# TASK OBJECTIVE
Which lines of the records contain "purchasing"? Collect every one of them.

──────── DATASET EXTRACT

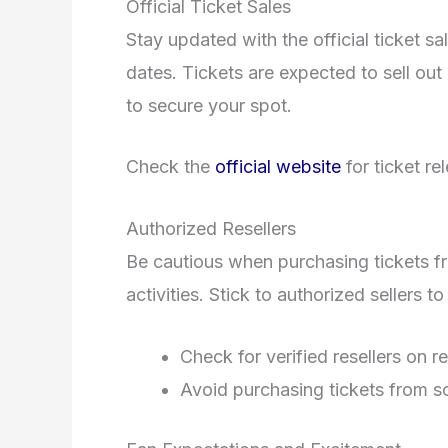
Official Ticket Sales
Stay updated with the official ticket sa
dates. Tickets are expected to sell ou
to secure your spot.
Check the
official website
for ticket re
Authorized Resellers
Be cautious when purchasing tickets fro
activities. Stick to authorized sellers t
Check for verified resellers on re
Avoid purchasing tickets from s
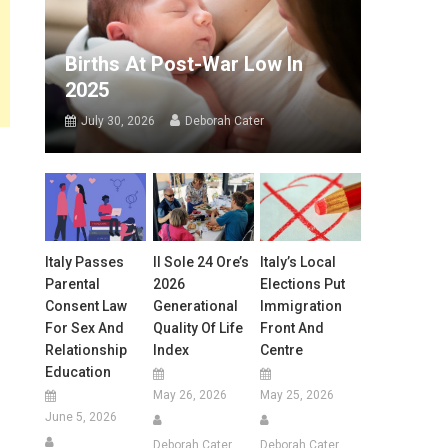
Births At Post-War Low In
2025
July 30, 2026
Deborah Cater
Italy Passes
Il Sole 24 Ore’s
Italy’s Local
Parental
2026
Elections Put
Consent Law
Generational
Immigration
For Sex And
Quality Of Life
Front And
Relationship
Index
Centre
Education
May 26, 2026
May 25, 2026
June 5, 2026
Deborah Cater
Deborah Cater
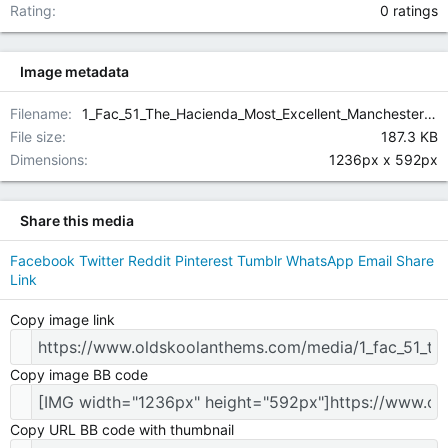
0.00 star(
Rating
0 ratings
Image metadata
Filename
1_Fac_51_The_Hacienda_Most_Excellent_Manchester_Thurs_23rd_July1992_rear_view.jpg
File size
187.3 KB
Dimensions
1236px x 592px
Share this media
Facebook
Twitter
Reddit
Pinterest
Tumblr
WhatsApp
Email
Share
Link
Copy image link
Copy image BB code
Copy URL BB code with thumbnail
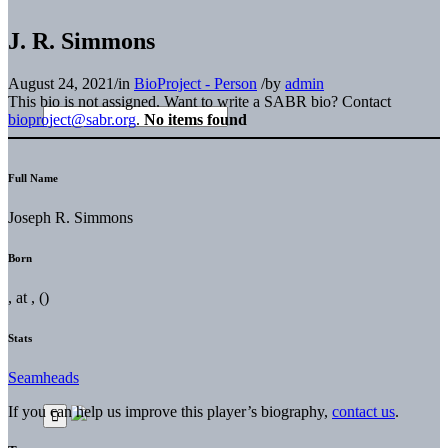
J. R. Simmons
August 24, 2021
/
in
BioProject - Person
/
by
admin
This bio is not assigned. Want to write a SABR bio? Contact
bioproject@sabr.org
.
No items found
Full Name
Joseph R. Simmons
Born
, at , ()
Stats
Seamheads
If you can help us improve this player’s biography,
contact us
.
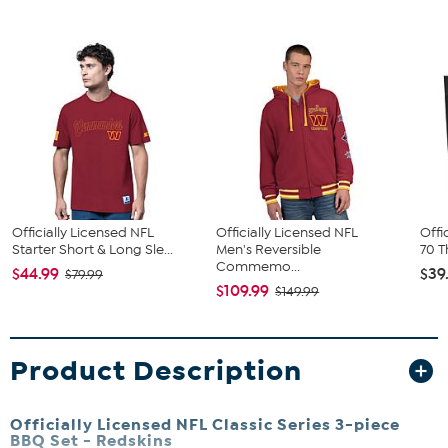
Officially Licensed NFL
Officially Licensed NFL
Offi
Starter Short & Long Sle...
Men's Reversible
70 T
Commemo...
$44.99
$39
$79.99
$109.99
$149.99
Product Description
Officially Licensed NFL Classic Series 3-piece
BBQ Set - Redskins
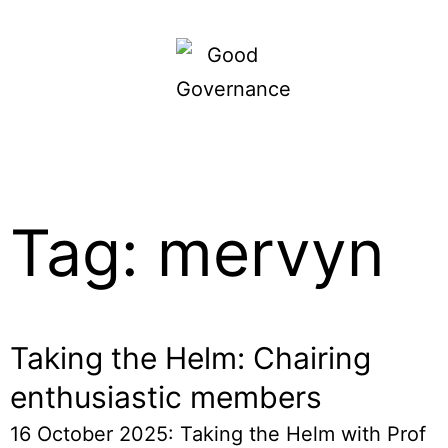
Tag: mervyn
Taking the Helm: Chairing
enthusiastic members
16 October 2025: Taking the Helm with Prof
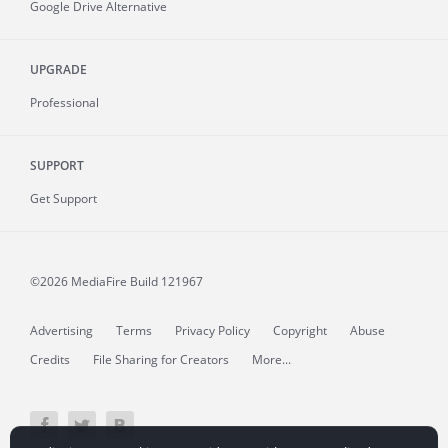
Google Drive Alternative
UPGRADE
Professional
SUPPORT
Get Support
©2026 MediaFire
Build 121967
Advertising
Terms
Privacy Policy
Copyright
Abuse
Credits
File Sharing for Creators
More...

────────────────

# ANSWER
Be cautious when purchasing tickets fro
Avoid purchasing tickets from s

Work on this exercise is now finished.